Software Documentation

UML Diagram

Maintaining synchronicity with simulation and RL agent for training

Threading Flow Chart

The simulator and agent are implemented in a ROS framework. The agent publishes actions and the simulator publishes observations. However, both of these processes are asynchronous. We need to pause the simulation after the execution of an action and make it wait until the next action is given. This is implemented as described in the flowchart shown in the above figure.

The stable-baseline(sb) thread (thread running the training/optimisation process) issues an action and this action is published. The sb thread is then blocked and the callback loop of the ROS node is released. The ROS node thread continues to execute the action and monitors the current environment state, to look for termination conditions. The ROS node thread blocks itself when it detects a termination condition and releases the sb thread. This way we can pause and resume the sim. This functionality is enough to ensure the synchronicity of the action and reward feedback loop necessary for the RL agent training process.

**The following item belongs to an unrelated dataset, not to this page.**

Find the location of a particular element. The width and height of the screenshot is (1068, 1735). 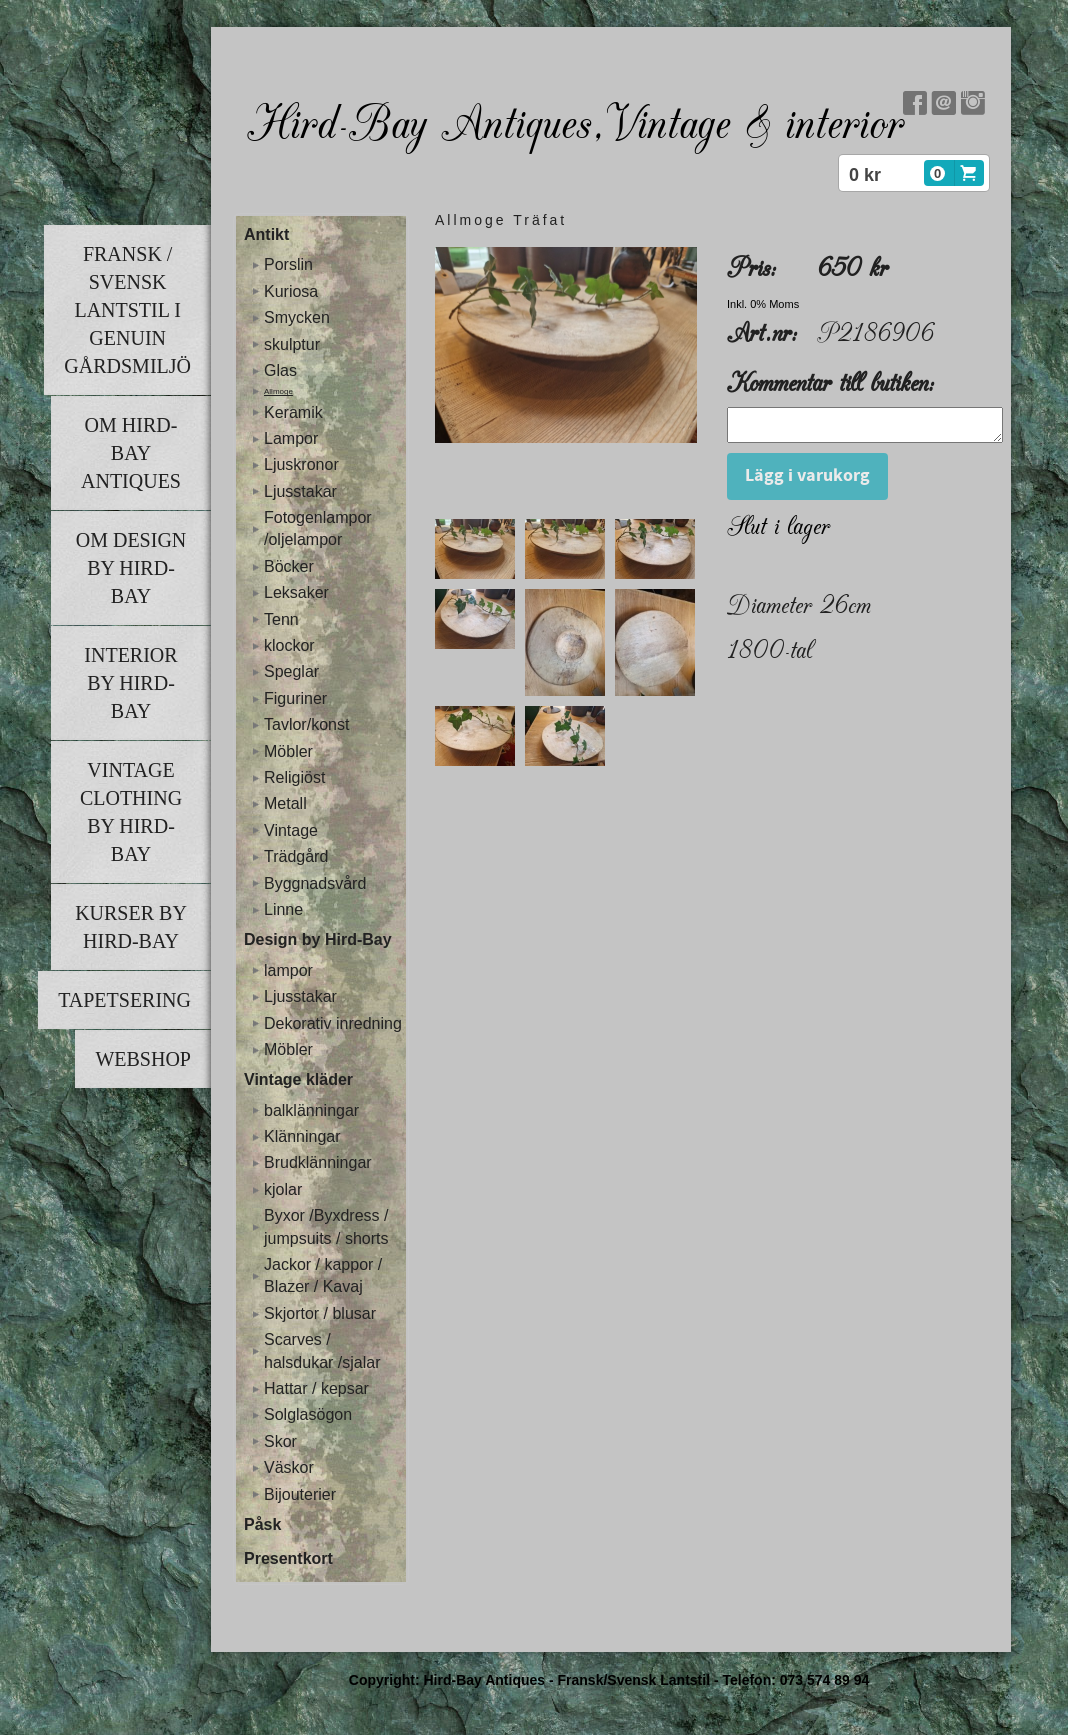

Integration of CARLA with the system in a synchronous setting

(1)

The process begins with the CARLA handler and the Traffic Manager establishing a connection to the CARLA server/.

(2)

The CARLA handler then spawns the ego vehicle in CARLA while the traffic manager spawns the NPCs.

(3)

The CARLA handler then pauses the simulation.

(4)

The state information of the environment is extracted from the paused simulation. The state information consists of the position, orientation and velocities of all vehicles and pedestrians in the simulation.

(5)

The state information is sent to the RL Node.

(6)

The path planning node provides the CARLA handler with the next set of waypoints to track.

(7)

The waypoints are used to generate a control signal for the ego vehicle. The traffic manager creates control signals for all NPCs in parallel.

(8)

The control signals generated above are assigned to their corresponding vehicles in simulation.

(9)

The CARLA handler then resumes the simulation for one time step.

(10)

The CARLA handler pauses the simulation after one time step and the loop defined above begins again.